Why and how do P&I clubs influence the counter-piracy practice of merchant ships in the high sea, high-risk trade routes?
This project will follow on from the research undertaken for my dissertation as a requirement of the MA in Violence, Terrorism, and Security at Queen’s University Belfast. While my MA dissertation sought to present a hybrid theory of securitization in unconventional spaces this project will seek to understand discourses of threat and how they transcend into practice through industrial actors. This will primarily be through a study of protection and indemnity (P&I) clubs to identify how and why they seek to influence the logistical practices of counter-piracy practice?
The project will no doubt explore further questions such as to how the significant role of private businesses affects understandings of sovereignty in international relations? How do states ensure they are responsible for maintaining a criminal justice system in the maritime domain? What is the referent object/securitization dynamic between key actors (private business, P&I clubs, shipping companies, states, international organizations)? What/Who is the law of the sea protecting and why?

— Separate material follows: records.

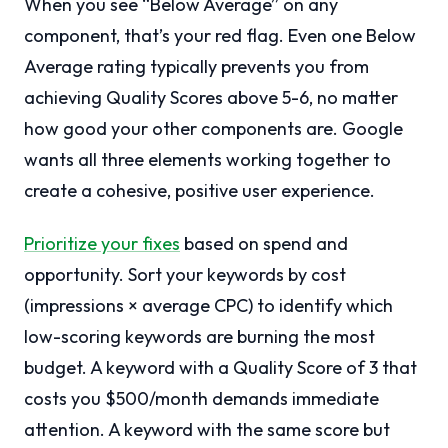
When you see “Below Average” on any
component, that’s your red flag. Even one Below
Average rating typically prevents you from
achieving Quality Scores above 5-6, no matter
how good your other components are. Google
wants all three elements working together to
create a cohesive, positive user experience.
Prioritize your fixes
based on spend and
opportunity. Sort your keywords by cost
(impressions × average CPC) to identify which
low-scoring keywords are burning the most
budget. A keyword with a Quality Score of 3 that
costs you $500/month demands immediate
attention. A keyword with the same score but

The project will also seek to identify methods of best practice in counter-piracy regimes and allow for the voices of seafarers and industry to be addressed throughout.
All of these questions and more will contribute to the projects interdisciplinary nature and a mixed methods approach that will allow the exploration of international trade law, maritime law, security studies, piracy studies and international relations in one of the most exciting, unconventional spaces of global governance.